+++ SOURCE DATA +++
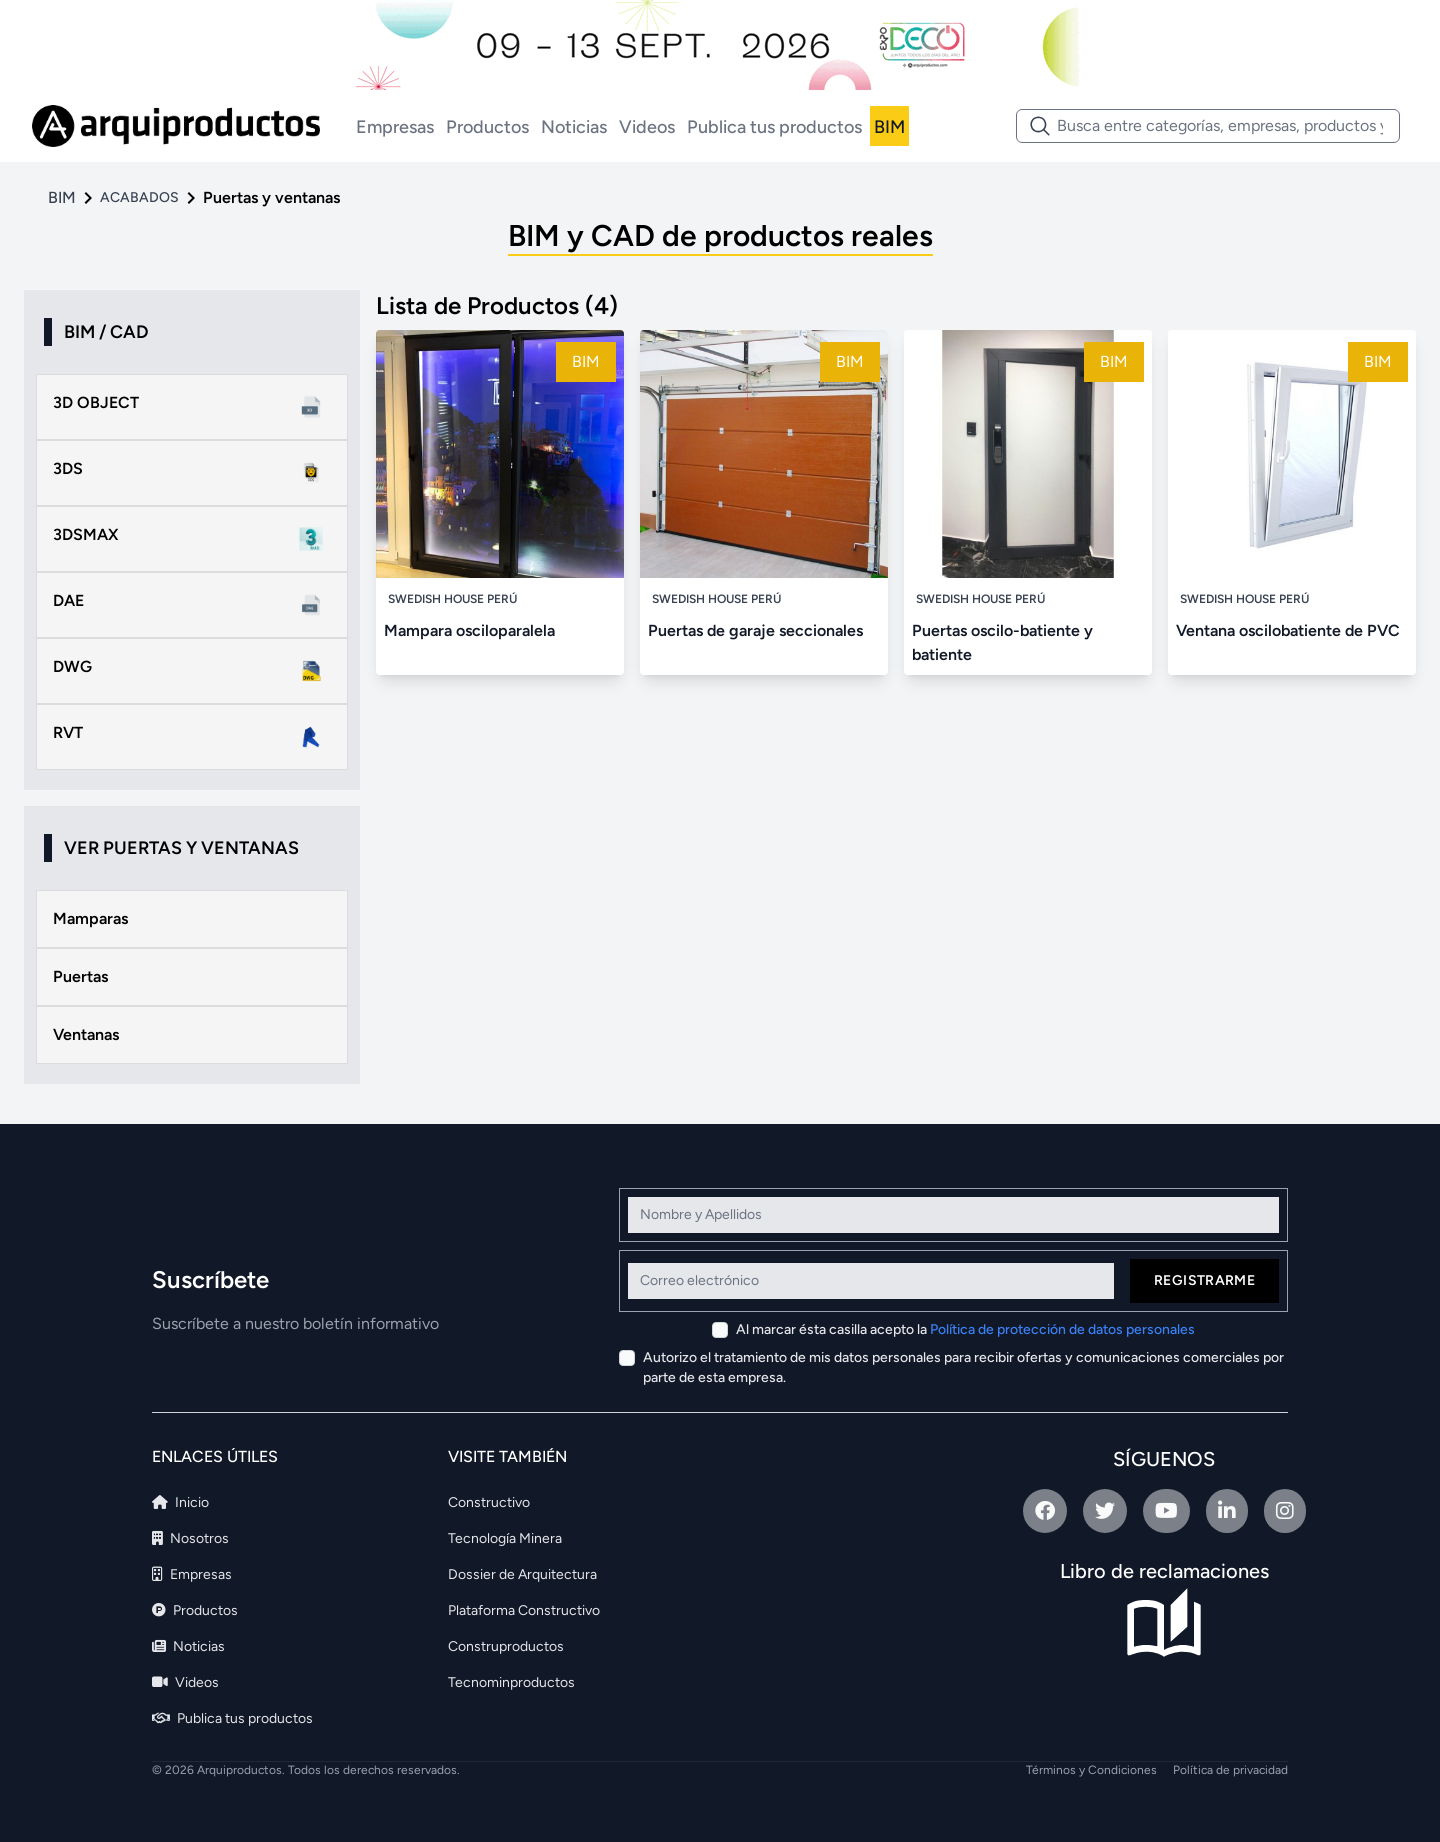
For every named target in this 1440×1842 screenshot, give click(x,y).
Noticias (574, 127)
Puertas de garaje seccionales (755, 630)
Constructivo (489, 1502)
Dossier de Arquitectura (522, 1574)
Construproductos (506, 1646)
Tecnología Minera (505, 1538)
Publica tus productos (774, 127)
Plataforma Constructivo (524, 1610)
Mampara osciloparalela (469, 630)
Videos (647, 127)
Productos (487, 127)
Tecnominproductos (511, 1682)
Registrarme (1204, 1280)
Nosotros (190, 1538)
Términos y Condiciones (1091, 1770)
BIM (889, 127)
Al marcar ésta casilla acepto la (965, 1329)
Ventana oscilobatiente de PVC (1288, 630)
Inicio (180, 1502)
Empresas (395, 127)
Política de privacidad (1230, 1770)
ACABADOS (139, 197)
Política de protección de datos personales (1062, 1329)
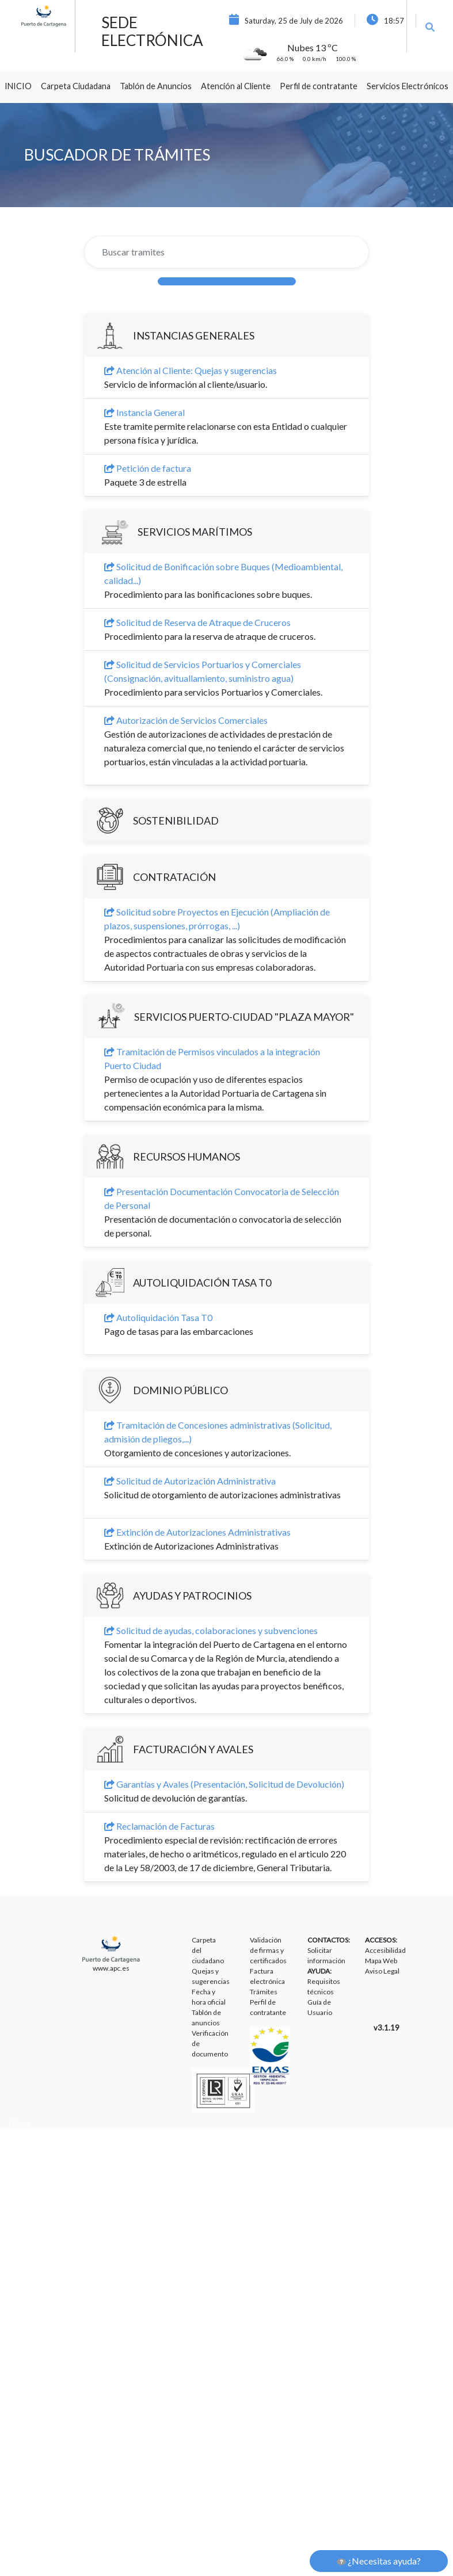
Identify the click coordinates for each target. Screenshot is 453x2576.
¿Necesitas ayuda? (379, 2561)
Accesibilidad (385, 1950)
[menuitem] (18, 86)
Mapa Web (381, 1960)
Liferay (19, 2123)
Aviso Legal (382, 1971)
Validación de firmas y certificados (268, 1950)
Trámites (263, 1991)
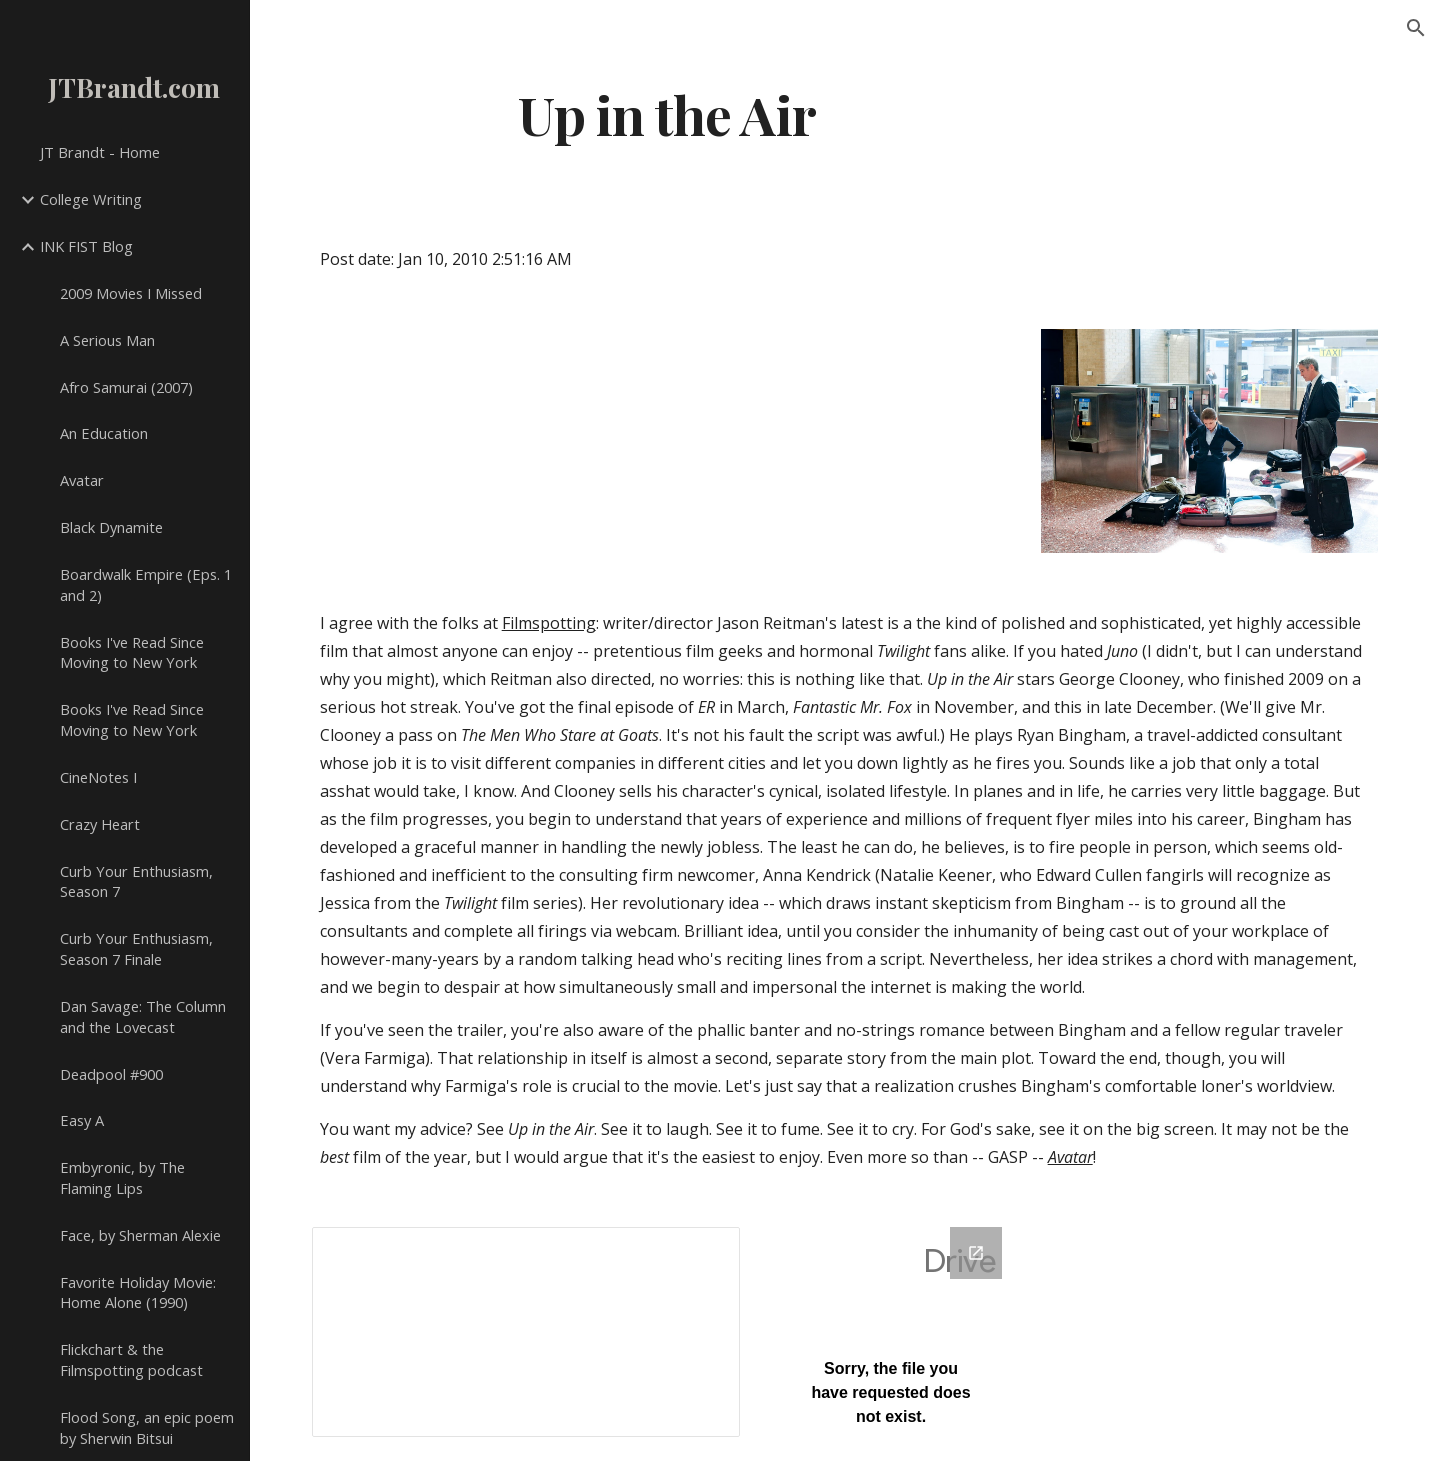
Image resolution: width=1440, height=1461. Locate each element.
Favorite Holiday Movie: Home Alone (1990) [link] (138, 1292)
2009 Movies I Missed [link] (131, 293)
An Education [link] (104, 433)
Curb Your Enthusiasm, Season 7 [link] (136, 881)
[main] (667, 113)
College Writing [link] (91, 199)
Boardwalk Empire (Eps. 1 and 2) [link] (146, 584)
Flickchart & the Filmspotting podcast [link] (131, 1359)
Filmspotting (549, 623)
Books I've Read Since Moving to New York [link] (132, 652)
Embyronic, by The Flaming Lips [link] (122, 1177)
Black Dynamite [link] (111, 527)
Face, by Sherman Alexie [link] (140, 1235)
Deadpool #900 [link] (111, 1074)
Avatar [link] (82, 480)
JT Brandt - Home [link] (100, 152)
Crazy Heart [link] (100, 824)
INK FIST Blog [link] (86, 246)
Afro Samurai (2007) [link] (126, 387)
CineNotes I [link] (98, 777)
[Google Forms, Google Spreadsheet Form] (891, 1332)
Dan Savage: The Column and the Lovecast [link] (143, 1016)
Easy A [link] (82, 1120)
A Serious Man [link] (107, 340)
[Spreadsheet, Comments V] (526, 1332)
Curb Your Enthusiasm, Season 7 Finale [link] (136, 948)
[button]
+++
Would you copy out all the data exactly, without the images?

For every named target in this 1440×1842 screenshot, give click(x,y).
Noticias (574, 127)
Puertas de garaje seccionales (755, 630)
Constructivo (489, 1502)
Dossier de Arquitectura (522, 1574)
Construproductos (506, 1646)
Tecnología Minera (505, 1538)
Publica tus productos (774, 127)
Plataforma Constructivo (524, 1610)
Mampara osciloparalela (469, 630)
Videos (647, 127)
Productos (487, 127)
Tecnominproductos (511, 1682)
Registrarme (1204, 1280)
Nosotros (190, 1538)
Términos y Condiciones (1091, 1770)
BIM (889, 127)
Al marcar ésta casilla acepto la (965, 1329)
Ventana oscilobatiente de PVC (1288, 630)
Inicio (180, 1502)
Empresas (395, 127)
Política de privacidad (1230, 1770)
ACABADOS (139, 197)
Política de protección de datos personales (1062, 1329)
Identify the click coordinates for each target. Screenshot is 453x2576.
¿Necesitas ayuda? (379, 2561)
Accesibilidad (385, 1950)
[menuitem] (18, 86)
Mapa Web (381, 1960)
Liferay (19, 2123)
Aviso Legal (382, 1971)
Validación de firmas y certificados (268, 1950)
Trámites (263, 1991)
Image resolution: width=1440, height=1461. Locate each element.
Favorite Holiday Movie: Home Alone (1990) [link] (138, 1292)
2009 Movies I Missed [link] (131, 293)
An Education [link] (104, 433)
Curb Your Enthusiasm, Season 7 [link] (136, 881)
[main] (667, 113)
College Writing [link] (91, 199)
Boardwalk Empire (Eps. 1 and 2) [link] (146, 584)
Flickchart & the Filmspotting podcast [link] (131, 1359)
Filmspotting (549, 623)
Books I've Read Since Moving to New York [link] (132, 652)
Embyronic, by The Flaming Lips [link] (122, 1177)
Black Dynamite [link] (111, 527)
Face, by Sherman Alexie [link] (140, 1235)
Deadpool #900 [link] (111, 1074)
Avatar [link] (82, 480)
JT Brandt - Home [link] (100, 152)
Crazy Heart [link] (100, 824)
INK FIST Blog [link] (86, 246)
Afro Samurai (2007) [link] (126, 387)
CineNotes I [link] (98, 777)
[Google Forms, Google Spreadsheet Form] (891, 1332)
Dan Savage: The Column and the Lovecast [link] (143, 1016)
Easy A [link] (82, 1120)
A Serious Man [link] (107, 340)
[Spreadsheet, Comments V] (526, 1332)
Curb Your Enthusiasm, Season 7 Finale [link] (136, 948)
[button]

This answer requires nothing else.